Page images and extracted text
⟨

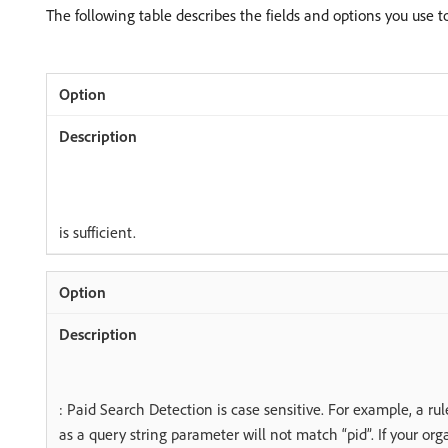
The following table describes the fields and options you use 
is sufficient.
: Paid Search Detection is case sensitive. For example, a rul
as a query string parameter will not match “pid”. If your or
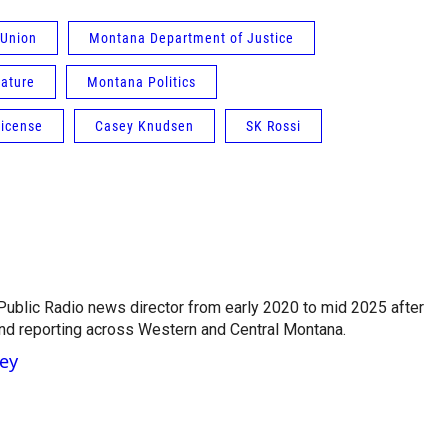
 Union
Montana Department of Justice
ature
Montana Politics
 license
Casey Knudsen
SK Rossi
ublic Radio news director from early 2020 to mid 2025 after
and reporting across Western and Central Montana.
ney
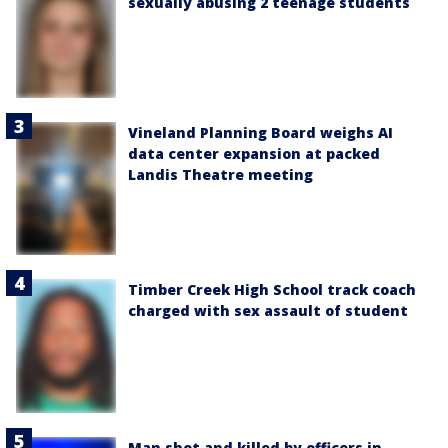
sexually abusing 2 teenage students
Vineland Planning Board weighs AI
data center expansion at packed
Landis Theatre meeting
Timber Creek High School track coach
charged with sex assault of student
Man shot and killed by officers in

⟩

* [Aim of the task]:
Without including any pictures, print each record exactly.

* [Answer for this exercise]:
The following table describes the fields and options you use 
is sufficient.
: Paid Search Detection is case sensitive. For example, a rul
as a query string parameter will not match “pid”. If your or
 Union
Montana Department of Justice
ature
Montana Politics
 license
Casey Knudsen
SK Rossi
ublic Radio news director from early 2020 to mid 2025 after
and reporting across Western and Central Montana.
ney
sexually abusing 2 teenage students
Vineland Planning Board weighs AI
data center expansion at packed
Landis Theatre meeting
Timber Creek High School track coach
charged with sex assault of student
Man shot and killed by officers in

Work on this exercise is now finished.